São bonitas perguntas, mesmo quando não se possui resposta, ou se têm apenas umas pontas de resposta para elas. Isso eleva o espírito, a pessoa fica com os horizontes mais largos.

Outras reflexões históricas

Eu seria levado a dizer que, normalmente, isso não pode acontecer, mas que por desígnios especiais da Providência é possível. De algum modo isso se realizou na Espanha.

Antes da invasão dos mouros, a Espanha visigótica tinha alguma importância dentro das neblinas e do caos semibárbaro da Europa daquele tempo. Infelizmente, ela teve bispos e príncipes que favoreceram a entrada dos maometanos. A nação espanhola levou oitocentos anos para expulsar os maometanos, mas depois veio a dar na grande Espanha de Carlos V e de Felipe II, e povoou imensidades sem fim na América, que continuam a vida dela.

Mesmo assim, a questão é discutível, porque não se sabe se ela teria chegado à sua maturidade nos tempos visigóticos, ou se foi traída na sua infância.

Não obstante, essas considerações nos servem como uma introdução a reflexões históricas e para nos dar o gosto das leituras históricas, a compreensão do passado e tudo quanto ele diz para o presente.

Teodoro Reis

“Quando me refiro à França, eu me acendo”

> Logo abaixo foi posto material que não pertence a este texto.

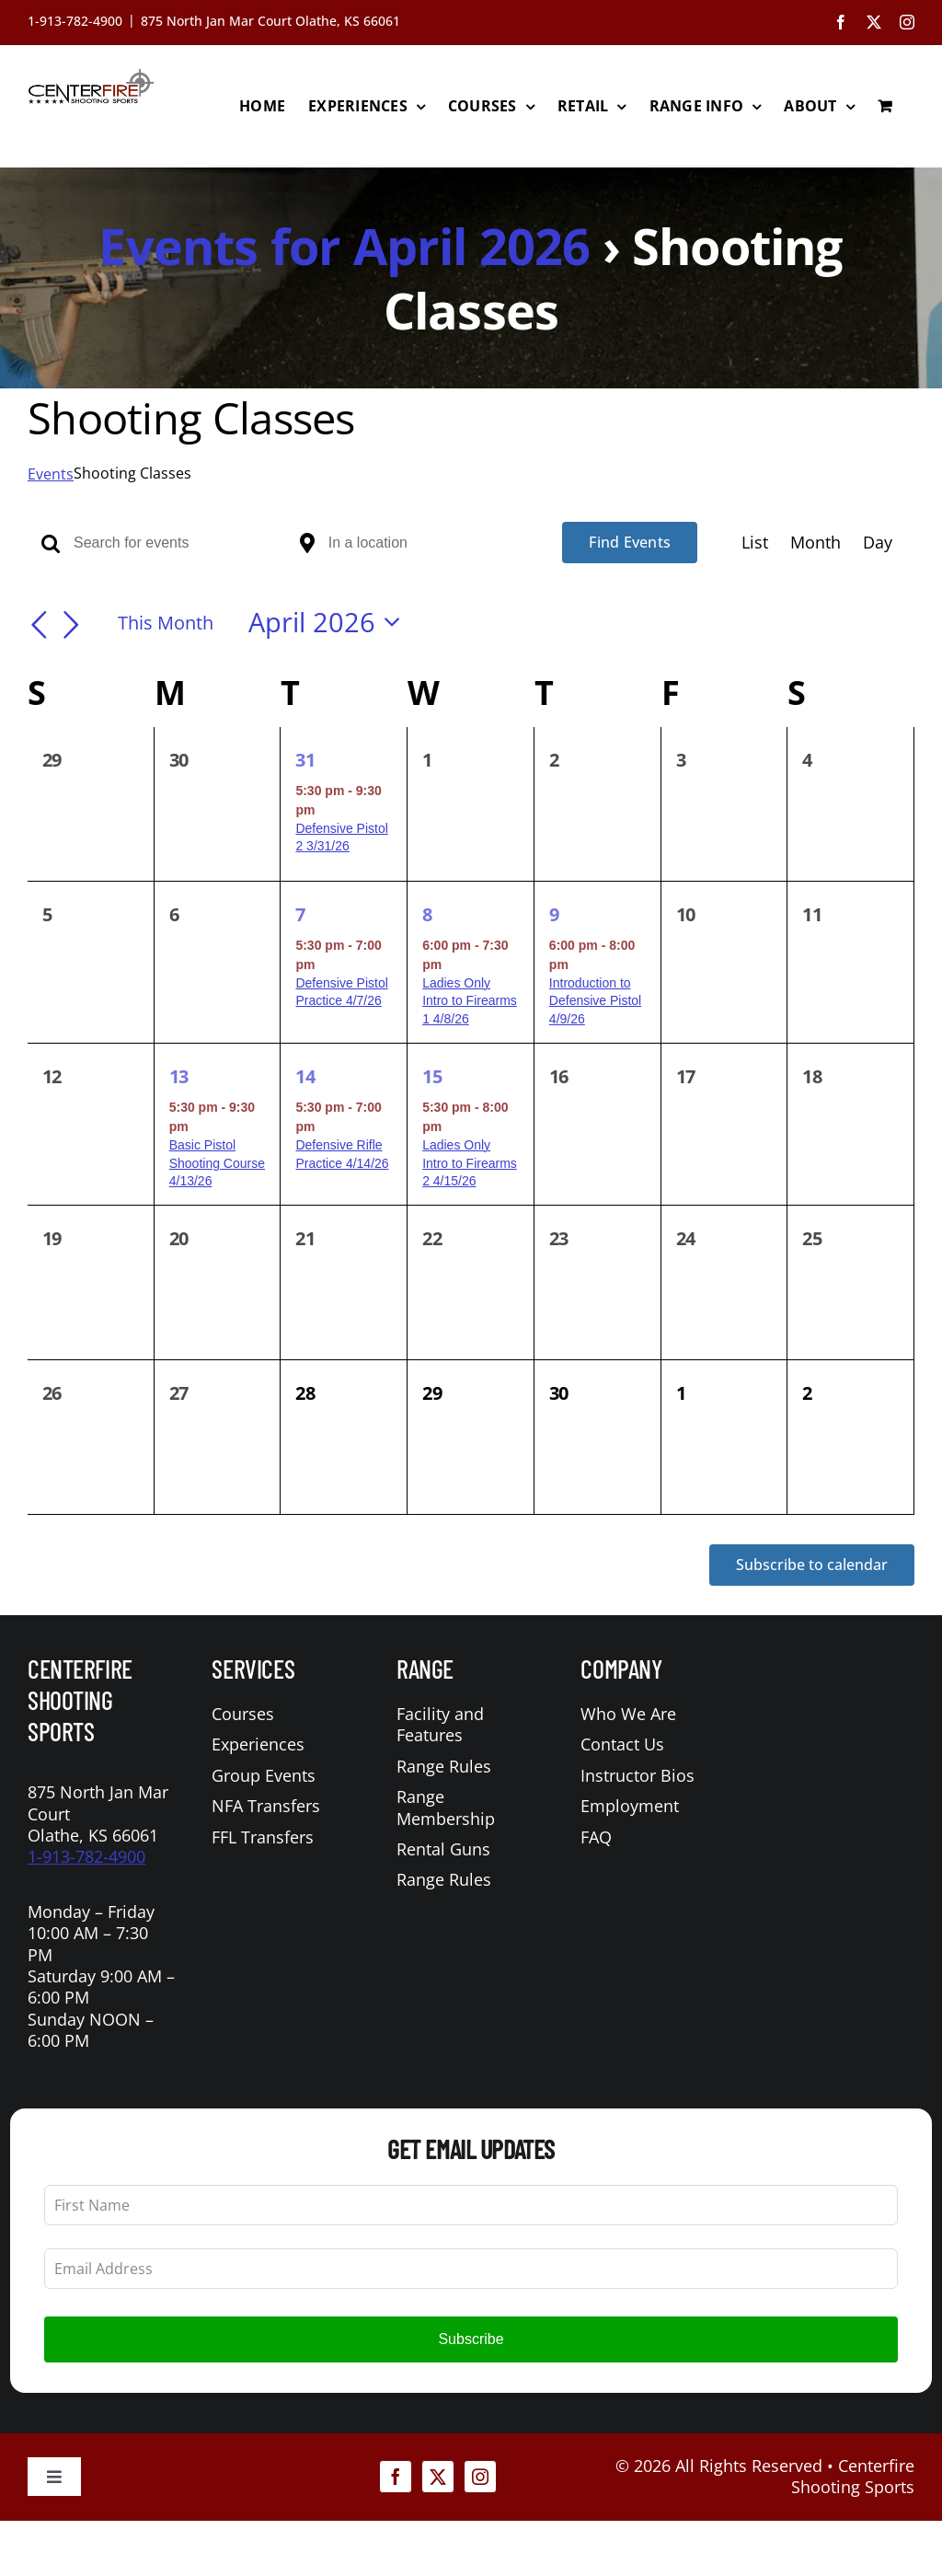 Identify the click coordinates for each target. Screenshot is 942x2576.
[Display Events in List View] (754, 543)
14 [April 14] (305, 1076)
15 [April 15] (432, 1076)
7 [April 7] (299, 914)
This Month (165, 622)
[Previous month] (39, 625)
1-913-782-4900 (86, 1856)
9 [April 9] (553, 914)
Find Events (630, 542)
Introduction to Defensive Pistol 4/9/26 (595, 1001)
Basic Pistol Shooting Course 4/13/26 (217, 1163)
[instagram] (480, 2476)
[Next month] (72, 625)
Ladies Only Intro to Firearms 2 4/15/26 (469, 1163)
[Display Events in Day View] (877, 543)
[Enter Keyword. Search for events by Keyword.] (180, 543)
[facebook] (395, 2476)
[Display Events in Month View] (815, 543)
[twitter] (437, 2476)
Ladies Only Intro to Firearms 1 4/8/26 (469, 1001)
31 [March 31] (305, 759)
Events (51, 474)
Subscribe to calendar (812, 1565)
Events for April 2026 (344, 246)
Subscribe (470, 2339)
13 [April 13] (179, 1076)
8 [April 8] (426, 914)
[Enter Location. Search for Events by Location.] (434, 543)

Termino com uma reminiscência de minha infância. A História que começou e continua a ser para mim um ponto de atração sensibilíssimo é a História da França. Costumo tratar com atenção, com interesse da História de vários povos. Mas quando me refiro à França, eu me acendo. Não é um povo do qual eu descenda, mas não é preciso descender da Lua para admirá-la. É até mais insuspeita a homenagem de quem não descende.

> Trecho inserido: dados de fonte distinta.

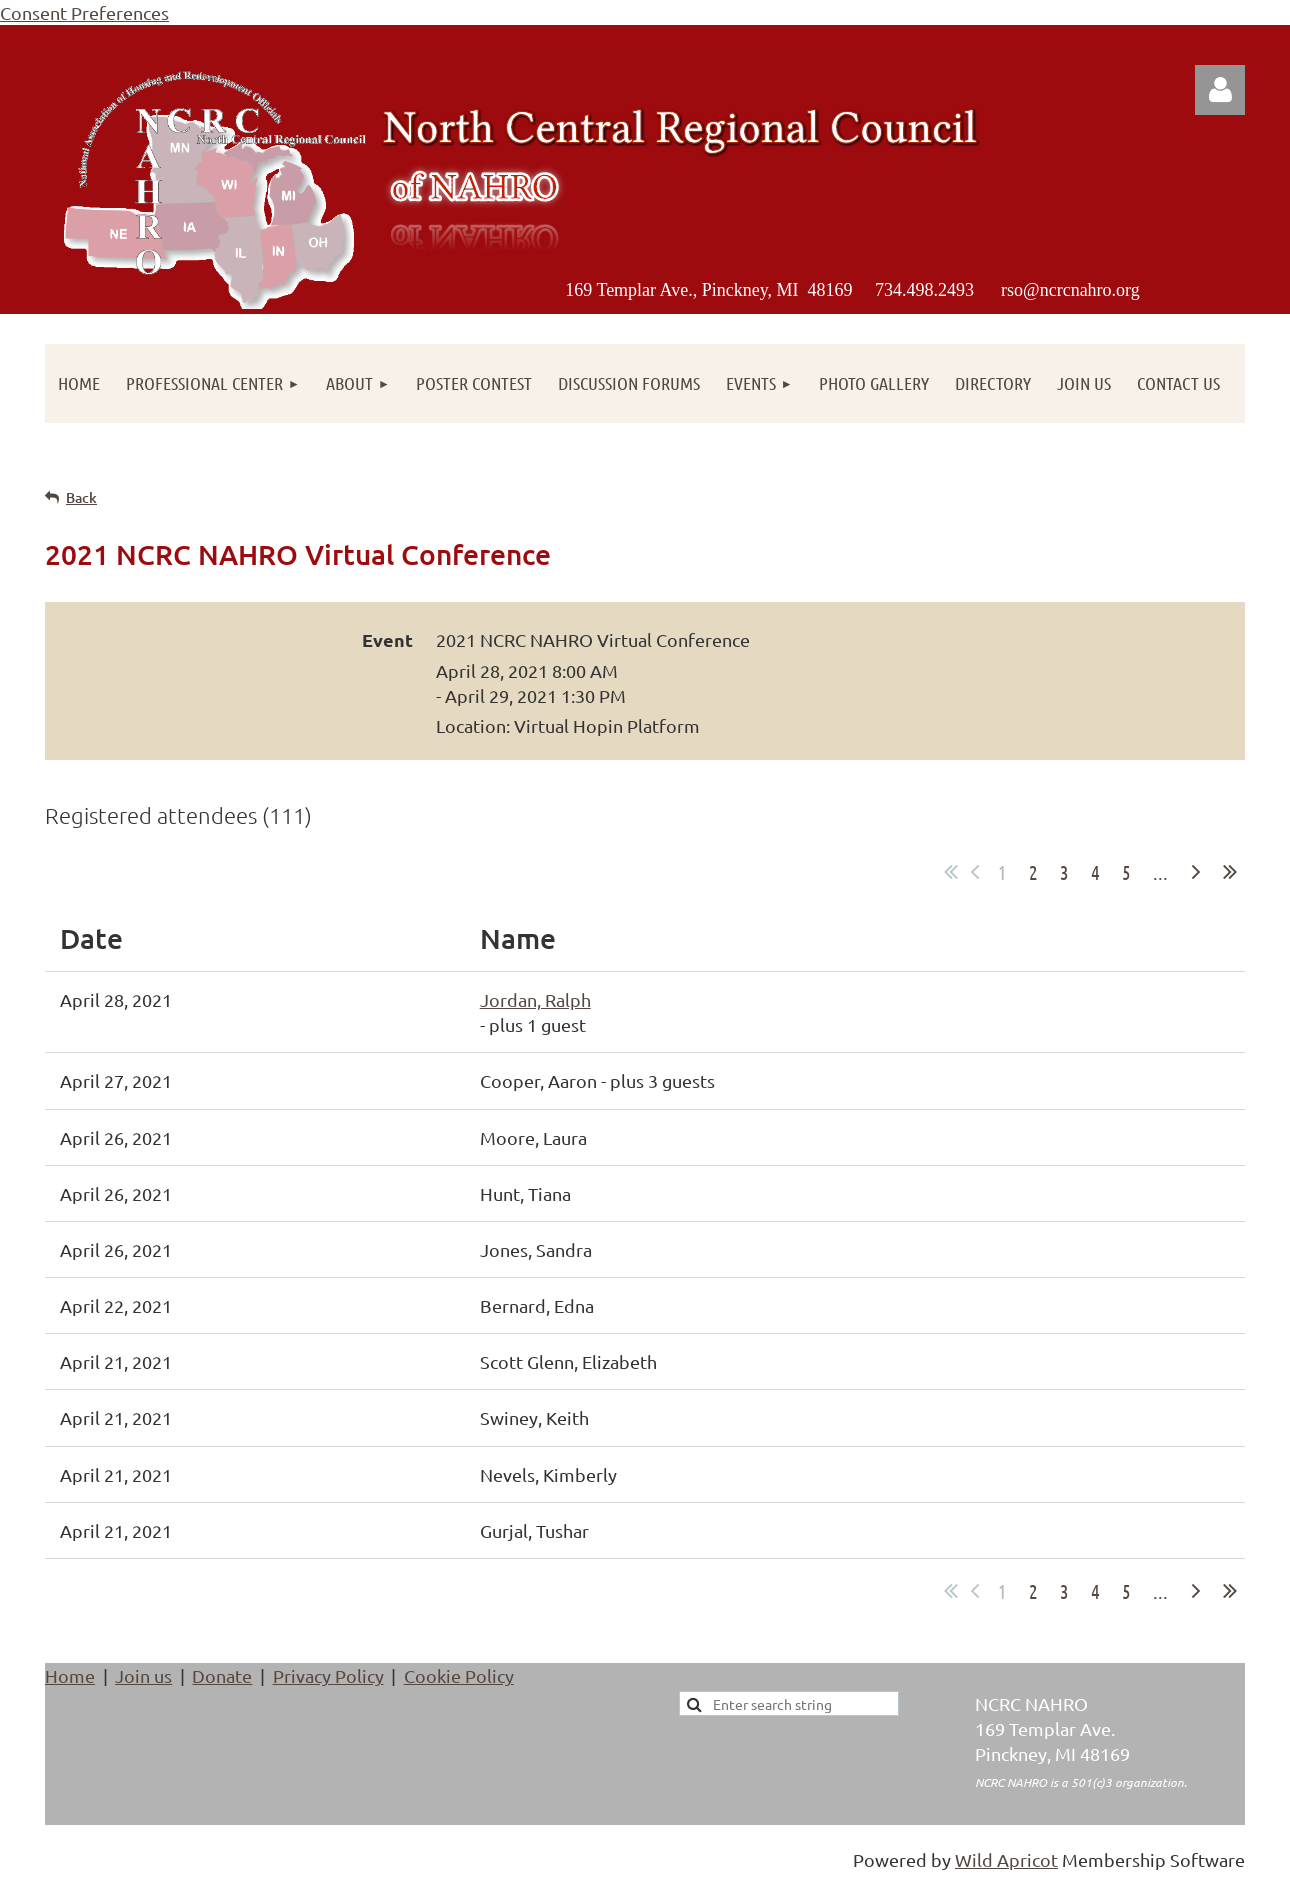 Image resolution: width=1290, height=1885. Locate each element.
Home (70, 1675)
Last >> (1230, 872)
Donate (222, 1675)
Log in (1220, 90)
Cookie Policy (459, 1675)
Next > (1196, 872)
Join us (143, 1675)
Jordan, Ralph (535, 999)
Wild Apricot (1006, 1859)
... (1160, 872)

Comecei a me interessar pela História no choque entre a tradição doméstica, na qual eu vivia, e o ambiente moderno onde estava entrando, quando, de repente, lendo as conferências de La Université des Annales, realizadas com a linguagem leve, atraente, interessante, que é um dom característico do povo francês, e nas quais os personagens históricos eram representados por atores de teatro com trajes e ao som de músicas da época em questão, pensei: “Mas isso aqui parece com o que eu quero conservar!”